Over the years, because I have become more busy and a little more confident as a writer to try and get the story on the spot, I do that less and less. Still, I’ll try to have some outside reading that will ground me in the place before I actually arrive.
LTM: What’s your plan of attack when you land somewhere you’ve never been before?
DG: As soon as I land in a place, I’m on high intake to absorb as much as I can, paying attention to what leaps out at me. It could be the signs or the way people interact with each other, what people are saying, the atmosphere in the air, the smells.

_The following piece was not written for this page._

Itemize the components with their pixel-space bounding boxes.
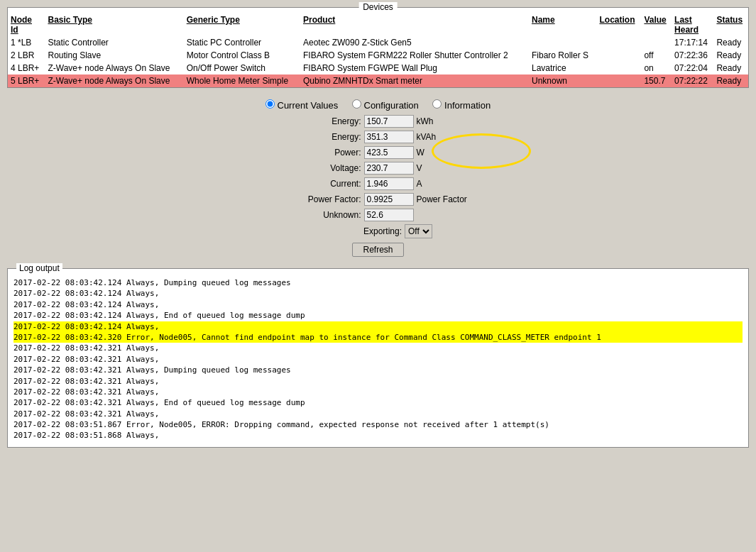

Once I’ve vacuumed up all of that information, I refine and process it until I’ve narrowed it down to what seems to be the fundamental essence or character of the place. I’m trying to find a story to a certain extent; I’m asking myself, “What is the story here? What do people care about?” Once I’ve homed in on what strikes me as a traveler, what’s making me feel excited or exhilarated or intrigued, I try to find out as much as I can about it.
I’m also a proponent of following serendipity, letting myself be pulled in different directions. When a local says, “Oh, there’s this incredible festival going on this weekend in that village over there that nobody knows about,” you should probably jettison the itinerary you thought you had meticulously planned on the airplane and go there instead. Inevitably something amazing happens.
LTM: What’s your approach when it comes to interviewing people?
DG: I always think of stories as paths leading to a point, or to a lesson. Every part of your story, every anecdote, is a stone that leads the reader towards the ultimate destination. You go to a place and spend a week there and you have a thousand potential stepping-stones, but you end up choosing five or six because those are the most important ones.
I put interviews in the same category; they’re stepping-stones, too. I interview people who, in one way or another, are engaged in the story that is unfolding in front of me. I try to get at the piece of their story that fits with my story and will help move it along.
You may spend 45 minutes or an hour to get one paragraph, but that paragraph could be critical to your piece. The ratio of time spent to return on investment is really low, but it’s really important to do that work. Writers — even veterans — spend a whole lot of time doing things that don’t end up in the story, but that doesn’t mean it’s wasted time. It all somehow feeds subliminally into the story and helps make it work.
The one thing I find irksome about interviews is the transcription process where you are listening and having to write down. I usually listen to the entire recording, and when I have a good sense of what piece of the interview I’m looking for, I’ll only transcribe the two or three pieces that seem to fit the story I am writing and let the rest of it go.